Results: We developed an LOD-based health information representation, querying, and visualization system by using Linked Data tools. We imported more than 20,000 HIV-related data elements on mortality, prevalence, incidence, and related variables, which are freely available from the WHO global health observatory database. Additionally, we automatically linked 5312 data elements from DBpedia, Bio2RDF, and LinkedCT using the Silk framework. The system users can retrieve and visualize health information according to their interests. For users who are not familiar with SPARQL queries, we integrated a Linked Data search engine interface to search and browse the data. We used the system to represent and store the data, facilitating flexible queries and different kinds of visualizations.

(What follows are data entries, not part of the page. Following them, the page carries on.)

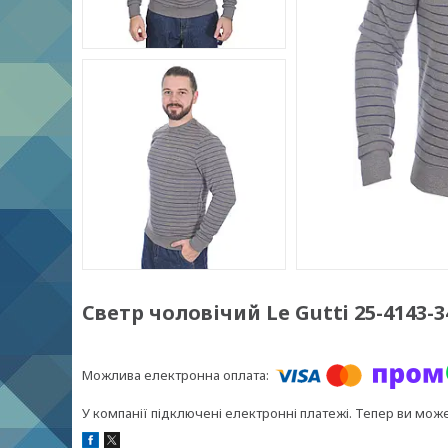
Светр чоловічий Le Gutti 25-4143
У компанії підключені електронні платежі. Тепер ви мож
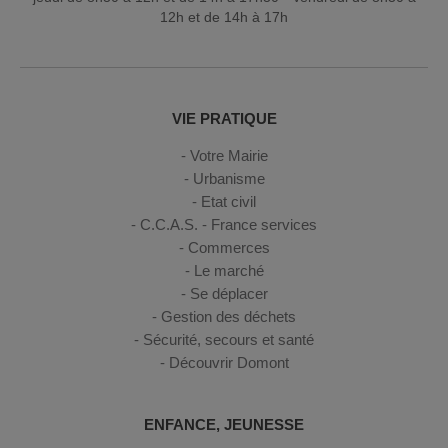
12h et de 14h à 17h
VIE PRATIQUE
Votre Mairie
Urbanisme
Etat civil
C.C.A.S. - France services
Commerces
Le marché
Se déplacer
Gestion des déchets
Sécurité, secours et santé
Découvrir Domont
ENFANCE, JEUNESSE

The preliminary user evaluation score by public health data managers and users was 82 on the SUS usability measurement scale. The need to write queries in the interface was the main reported difficulty of LOD-based systems to the end user.

Conclusions: The system introduced in this article shows that current LOD technologies are a promising alternative to represent heterogeneous health data in a flexible and reusable manner so that they can serve intelligent queries, and ultimately support decision-making. However, the development of advanced text-based search engines is necessary to increase its usability especially for nontechnical users. Further research with large datasets is recommended in the future to unfold the potential of Linked Data and Semantic Web for future health information systems development.